Mais à l’inverse, si le domicile n’a pas d’espace propice à un travail serein, qu’on a des enfants en bas âge qui doivent être gardés à la maison ou des difficultés relationnelles au sein de notre couple ou avec nos enfants, des difficultés à s’arrêter de travailler et qu’ainsi on s’épuise à la tâche : le télétravail peut être une expérience particulièrement difficile. 

AMG : Tout dépend aussi du domaine dans lequel on travaille : certaines professions sont totalement inadaptées au télétravail (par exemple esthéticienne), là ou d’autres professions peuvent s’adapter (notamment la relation d’aide).

« Cela dépend aussi, et là encore, de nos capacités d’adaptation vis-à-vis des nouveaux outils à mettre en place et à utiliser. »

Comment l’employeur peut-il aider à affronter cet éloignement social ?

AMG : L’employeur pourrait aider en mettant vraiment à disposition tous les outils de télécommunication nécessaire à la mise en place du télétravail. Cependant, on a pu constater sur le territoire guyanais que tous les employeurs n’ont pas pu avoir les moyens de mettre à disposition ces outils nécessaires, que ça soit dans le public ou dans le privé.  

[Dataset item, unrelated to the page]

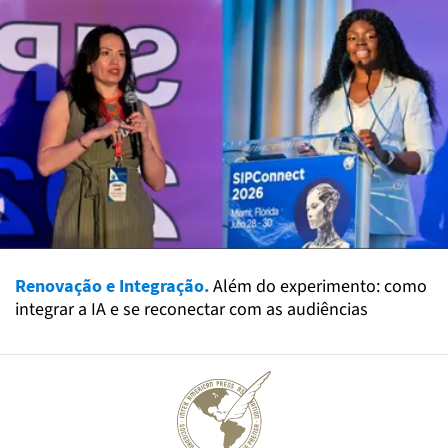
Renovação e Integração.
Além do experimento: como
integrar a IA e se reconectar com as audiências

L’employeur peut aussi aider en rappelant et en adaptant le cadre de travail : objectif, attentes, résultats, fonction de cette situation de télétravail (respect des horaires, flexibilité).

Cependant, que ce soit dans le privé ou le public, on constate beaucoup de freins à sa mise en place, du fait que le télétravail ne fait pas partie de notre culture-travail. Cela serait à vraiment développer et les esprits gagneraient à réfléchir à ces nouvelles formes de travail.